The short answer
54 degrees Celsius (130 degrees Fahrenheit) in water, or 6 minutes in a clothes dryer on high heat. Don’t count on cold weather to kill them.
Heat works
The most useful number for everyday life: a clothes dryer on high heat kills all ticks in as little as 4 minutes when clothing goes in dry. Researchers recommend 6 minutes to be safe. If the clothes are wet (say, you washed them first), it takes about 50 to 55 minutes on high heat because the dryer has to evaporate the water before temperatures get lethal.
In a washing machine, ticks die when water temperature reaches 54 degrees Celsius or above. Below that, they survive surprisingly well. All ticks in one study survived cold water washes. Nearly all survived warm washes. Even hot washes below 54 degrees only killed about half.

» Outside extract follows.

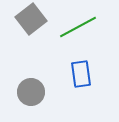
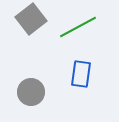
blue rectangle: rotated 16 degrees clockwise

For more on the washer vs dryer question, see our post on whether ticks survive the laundry. The short version: dry first, then wash.
Cold does not
This is the part that matters for Ontario. Lab studies suggest ticks die somewhere between -18 and -10 degrees Celsius, but that temperature needs to be sustained for extended periods. A few cold nights won’t do it.
Research from Washington State University in 2023 found that while larval ticks were vulnerable to temperature extremes, nymph and adult ticks weathered both hot and cold conditions with little impact. They died mainly when they ran out of energy reserves, not from the temperature itself.
Southern Ontario’s winters are getting milder. In the Oakville area, we don’t get the kind of sustained deep freezes that would meaningfully reduce tick populations. Blacklegged ticks become active again as soon as temperatures stay above 4 degrees Celsius. Some species produce antifreeze compounds. Others overwinter under leaf litter, which insulates them.
This is why year-round tick prevention is increasingly recommended in our area. Tick season in Ontario starts earlier and ends later than most people expect.
Key takeaways
- A dryer on high heat for 6 minutes kills all ticks. This is the most reliable household method.
- Washing machines only kill ticks if water reaches 54 degrees Celsius or above.
- Ontario winters are not cold enough to reliably eliminate tick populations.
- Blacklegged ticks become active above 4 degrees Celsius, which in southern Ontario can be as early as March.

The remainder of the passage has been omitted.